Impossible par ailleurs de ne pas mentionner le caractère intime du livre qui ajoute un supplément d’âme en filigrane. « En traversant pour la première fois l’Irlande du Nord, en 2014, j’ai eu l’impression de retrouver le pays de mon enfance. Au XIXe siècle, mes ancêtres irlandais ont fui leur île, où la vie n’était plus possible, et ils ont choisi la région d’Arthabaska pour labourer un bout d’Irlande en Amérique. Ce roman est dédié à mon père, Claude Lapointe, et à sa mère d’ascendance irlandaise, ma grand-mère Berthe Doyle », écrit Perrine Leblanc.

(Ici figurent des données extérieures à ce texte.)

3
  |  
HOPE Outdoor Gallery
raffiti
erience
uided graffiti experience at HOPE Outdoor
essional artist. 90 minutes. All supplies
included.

Elle l’admet d’emblée, son processus de création et les conditions dans lesquelles il s’est exercé ont changé sa façon d’être au monde. Sa sensibilité à la nature et aux éléments a aussi été exacerbée depuis 2018, année qui l’a amenée à habiter en Gaspésie avec son amoureux. Rien d’ailleurs pour nuire à son œuvre et à sa manière d’être entière en l’abordant. Très entière. Pour un prochain projet, qui va couvrir 200 ans, elle a appris à jouer d’un instrument ancestral, à tisser et à tricoter, un anxiolytique qui la calme, un nœud à la fois. Donc, si ses ami.es Facebook peuvent désormais lire son dernier-né, ils peuvent aussi voir la splendeur de ses accomplissements en tricot. Ces jours-ci, elle se tricote une robe qui sera prête pour l’automne. Avec son teint de porcelaine et ses longs cheveux marron foncé, le vert forêt lui ira à ravir. Elle pourra l’enfiler pour recevoir ses prix littéraires. Ça, c’est moi qui le prédis en souriant. Je n’ai rien parié avec elle, mais « secrètement », j’espère recevoir un foulard s’il s’avère que j’ai raison. Le vert forêt m’irait pas mal aussi.